Transcribed page contents
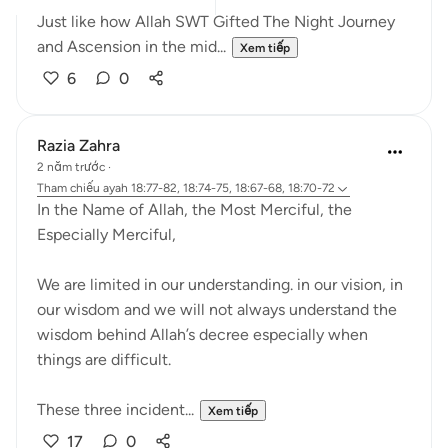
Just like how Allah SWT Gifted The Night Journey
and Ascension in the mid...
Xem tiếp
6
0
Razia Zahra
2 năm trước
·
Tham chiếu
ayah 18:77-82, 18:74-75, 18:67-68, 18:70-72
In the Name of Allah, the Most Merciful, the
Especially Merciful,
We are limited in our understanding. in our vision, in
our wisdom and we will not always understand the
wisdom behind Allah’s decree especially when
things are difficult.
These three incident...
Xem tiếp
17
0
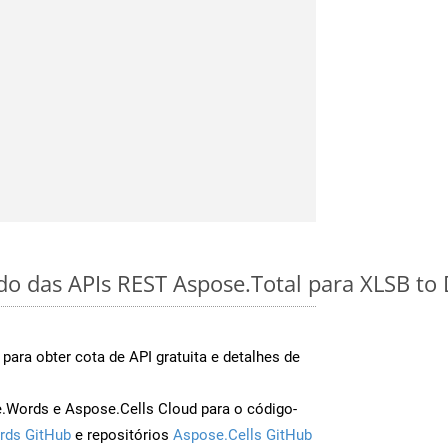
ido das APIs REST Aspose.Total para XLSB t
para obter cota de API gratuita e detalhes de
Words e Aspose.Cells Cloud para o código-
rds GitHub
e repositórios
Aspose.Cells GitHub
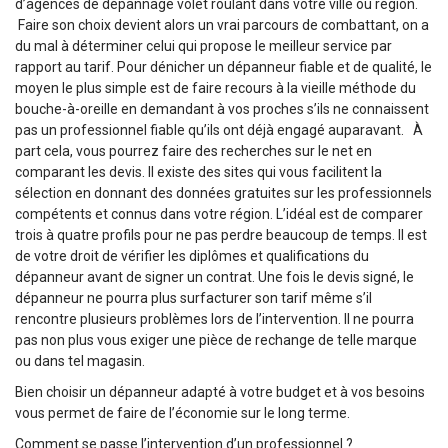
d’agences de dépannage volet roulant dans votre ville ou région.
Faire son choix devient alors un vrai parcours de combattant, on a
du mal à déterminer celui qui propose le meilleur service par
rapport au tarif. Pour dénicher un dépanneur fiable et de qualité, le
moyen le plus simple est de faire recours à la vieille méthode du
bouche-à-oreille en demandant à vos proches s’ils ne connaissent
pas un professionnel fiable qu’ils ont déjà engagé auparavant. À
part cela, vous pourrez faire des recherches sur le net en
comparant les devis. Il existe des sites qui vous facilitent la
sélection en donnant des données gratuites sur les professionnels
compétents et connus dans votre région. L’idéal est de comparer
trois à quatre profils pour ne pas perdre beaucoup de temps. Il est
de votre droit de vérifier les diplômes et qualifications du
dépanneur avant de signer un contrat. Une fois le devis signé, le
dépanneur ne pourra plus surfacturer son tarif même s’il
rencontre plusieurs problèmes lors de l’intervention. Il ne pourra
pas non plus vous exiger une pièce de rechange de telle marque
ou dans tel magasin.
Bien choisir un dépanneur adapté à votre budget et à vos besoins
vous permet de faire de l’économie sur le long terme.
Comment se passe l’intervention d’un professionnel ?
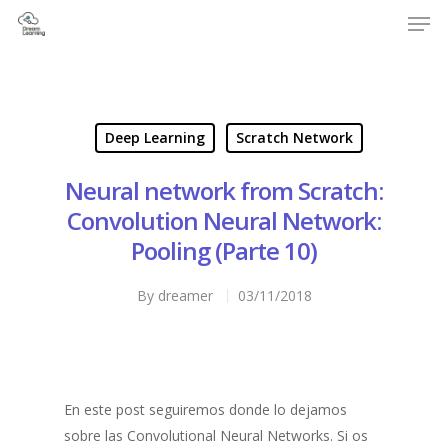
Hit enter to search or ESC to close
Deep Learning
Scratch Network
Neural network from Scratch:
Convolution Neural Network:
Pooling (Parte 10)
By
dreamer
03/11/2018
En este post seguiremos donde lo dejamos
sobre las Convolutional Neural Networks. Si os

---

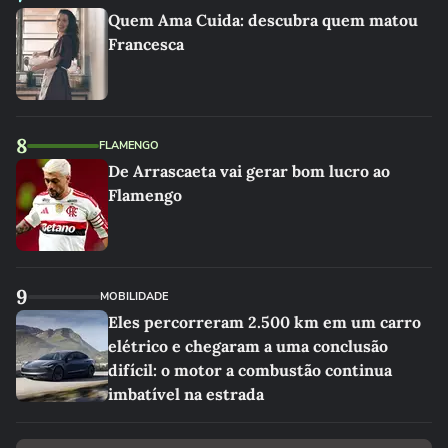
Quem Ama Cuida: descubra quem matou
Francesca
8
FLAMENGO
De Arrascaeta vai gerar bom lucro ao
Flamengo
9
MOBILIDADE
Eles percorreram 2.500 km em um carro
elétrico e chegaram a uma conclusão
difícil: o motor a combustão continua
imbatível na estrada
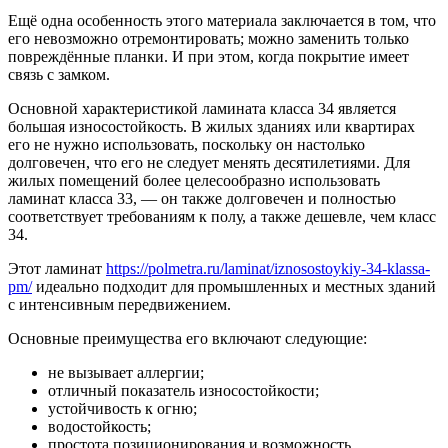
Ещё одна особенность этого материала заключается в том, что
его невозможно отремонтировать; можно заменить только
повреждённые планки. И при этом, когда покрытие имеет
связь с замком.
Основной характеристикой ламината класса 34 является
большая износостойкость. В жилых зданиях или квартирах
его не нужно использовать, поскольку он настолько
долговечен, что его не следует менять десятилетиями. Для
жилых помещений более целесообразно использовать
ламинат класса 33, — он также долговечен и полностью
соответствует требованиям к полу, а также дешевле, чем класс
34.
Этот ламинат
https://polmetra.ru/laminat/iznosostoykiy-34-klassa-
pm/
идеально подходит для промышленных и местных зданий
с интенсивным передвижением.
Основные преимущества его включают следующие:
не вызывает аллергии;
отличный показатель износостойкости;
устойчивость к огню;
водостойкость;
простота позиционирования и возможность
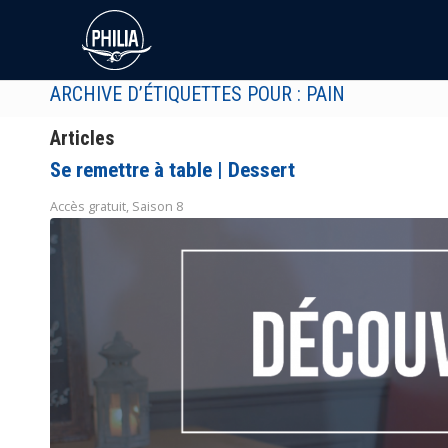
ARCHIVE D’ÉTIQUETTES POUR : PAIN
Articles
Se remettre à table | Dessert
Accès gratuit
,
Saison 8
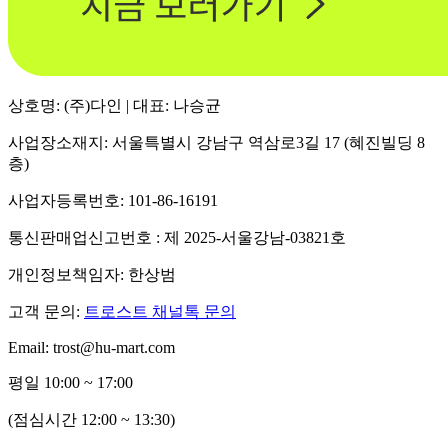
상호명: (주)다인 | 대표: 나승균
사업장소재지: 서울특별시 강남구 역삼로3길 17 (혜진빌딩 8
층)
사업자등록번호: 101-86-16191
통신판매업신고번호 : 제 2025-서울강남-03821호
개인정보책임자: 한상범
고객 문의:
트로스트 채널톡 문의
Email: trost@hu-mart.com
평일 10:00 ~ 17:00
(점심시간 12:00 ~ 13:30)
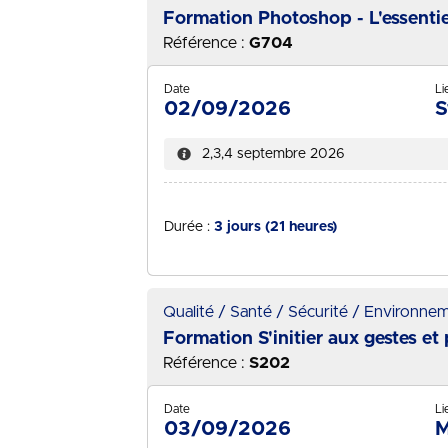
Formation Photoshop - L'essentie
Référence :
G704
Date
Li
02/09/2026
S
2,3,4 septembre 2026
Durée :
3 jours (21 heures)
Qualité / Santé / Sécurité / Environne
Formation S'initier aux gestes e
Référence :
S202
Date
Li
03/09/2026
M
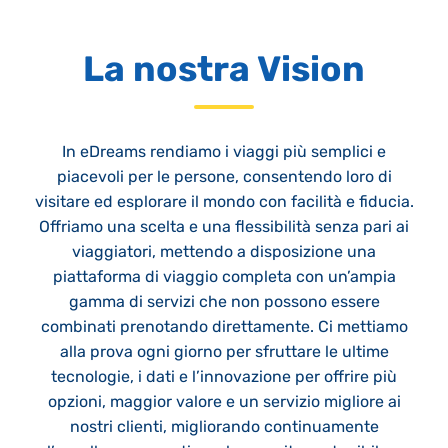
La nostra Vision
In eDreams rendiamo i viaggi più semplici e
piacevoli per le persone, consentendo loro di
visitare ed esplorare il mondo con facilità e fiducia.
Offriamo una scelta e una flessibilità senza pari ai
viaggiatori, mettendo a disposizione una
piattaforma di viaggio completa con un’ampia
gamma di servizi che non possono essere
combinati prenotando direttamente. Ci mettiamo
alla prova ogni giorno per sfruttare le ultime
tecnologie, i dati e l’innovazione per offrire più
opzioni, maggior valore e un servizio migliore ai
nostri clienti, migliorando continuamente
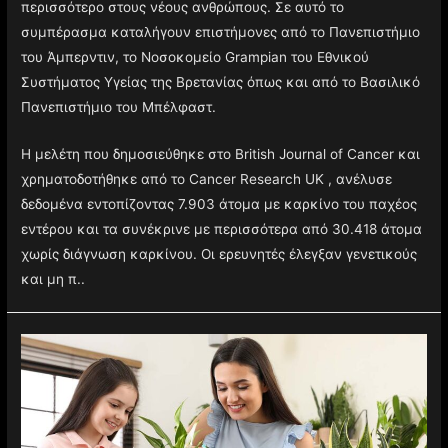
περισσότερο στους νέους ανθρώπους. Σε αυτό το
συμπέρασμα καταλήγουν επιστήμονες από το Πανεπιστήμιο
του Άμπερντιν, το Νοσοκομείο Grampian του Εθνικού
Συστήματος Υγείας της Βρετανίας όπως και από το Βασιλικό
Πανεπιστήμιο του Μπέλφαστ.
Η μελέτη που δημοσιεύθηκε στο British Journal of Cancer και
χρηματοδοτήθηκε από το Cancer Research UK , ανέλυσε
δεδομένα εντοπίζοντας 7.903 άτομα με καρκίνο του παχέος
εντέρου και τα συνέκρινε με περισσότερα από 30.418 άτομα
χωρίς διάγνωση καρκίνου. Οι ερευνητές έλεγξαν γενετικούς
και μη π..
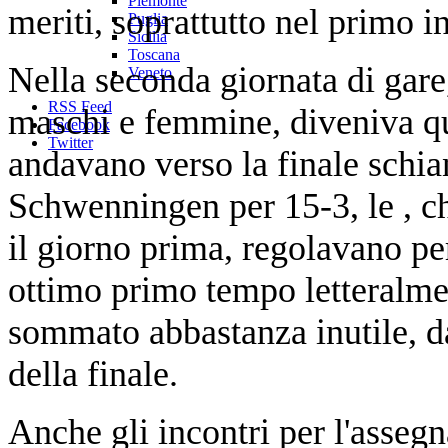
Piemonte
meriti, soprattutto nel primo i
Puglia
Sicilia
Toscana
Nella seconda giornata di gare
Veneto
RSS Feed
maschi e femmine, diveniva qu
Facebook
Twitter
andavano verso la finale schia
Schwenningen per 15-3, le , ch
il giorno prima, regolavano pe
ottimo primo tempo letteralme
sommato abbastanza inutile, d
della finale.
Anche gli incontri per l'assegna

--

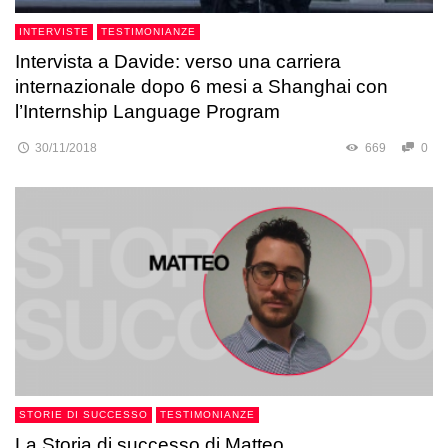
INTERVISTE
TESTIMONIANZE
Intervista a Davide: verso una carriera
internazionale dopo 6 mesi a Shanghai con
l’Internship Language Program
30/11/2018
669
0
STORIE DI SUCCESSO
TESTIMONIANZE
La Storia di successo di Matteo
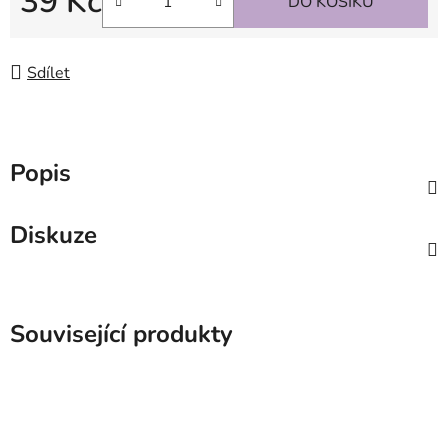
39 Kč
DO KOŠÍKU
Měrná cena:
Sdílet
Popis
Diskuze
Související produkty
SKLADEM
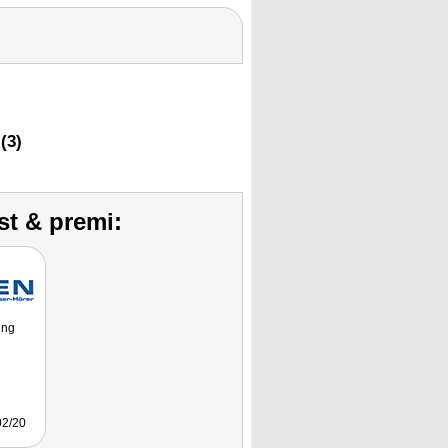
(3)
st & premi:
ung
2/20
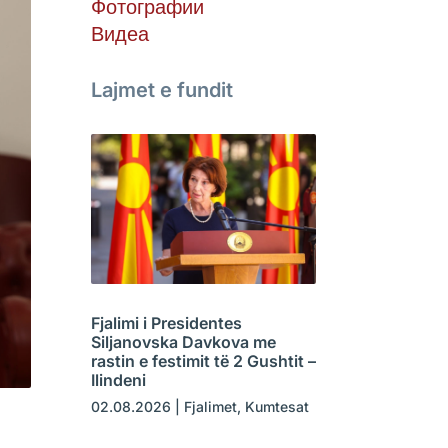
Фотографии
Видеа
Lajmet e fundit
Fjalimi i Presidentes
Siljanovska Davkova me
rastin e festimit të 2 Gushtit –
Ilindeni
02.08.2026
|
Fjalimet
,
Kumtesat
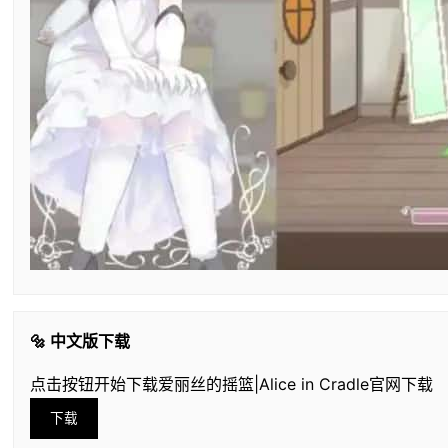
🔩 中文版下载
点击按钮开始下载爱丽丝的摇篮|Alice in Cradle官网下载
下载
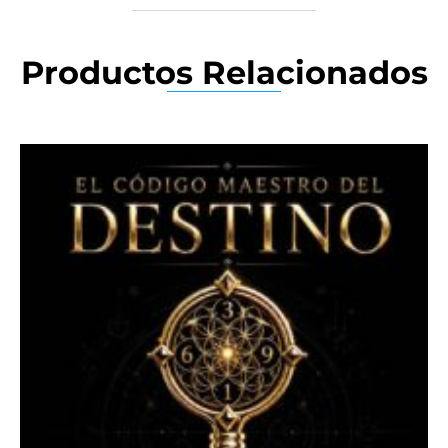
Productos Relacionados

- _The task_
With the pictures omitted, copy the entries above exactly from the line containing "Just like how" through the line containing "Faire son choix", both lines included.

- _Exercise solution_
Just like how Allah SWT Gifted The Night Journey
and Ascension in the mid...
Xem tiếp
6
0
Razia Zahra
2 năm trước
·
Tham chiếu
ayah 18:77-82, 18:74-75, 18:67-68, 18:70-72
In the Name of Allah, the Most Merciful, the
Especially Merciful,
We are limited in our understanding. in our vision, in
our wisdom and we will not always understand the
wisdom behind Allah’s decree especially when
things are difficult.
These three incident...
Xem tiếp
17
0
ido das APIs REST Aspose.Total para XLSB t
para obter cota de API gratuita e detalhes de
Words e Aspose.Cells Cloud para o código-
rds GitHub
e repositórios
Aspose.Cells GitHub
d’agences de dépannage volet roulant dans votre ville ou région.
Faire son choix devient alors un vrai parcours de combattant, on a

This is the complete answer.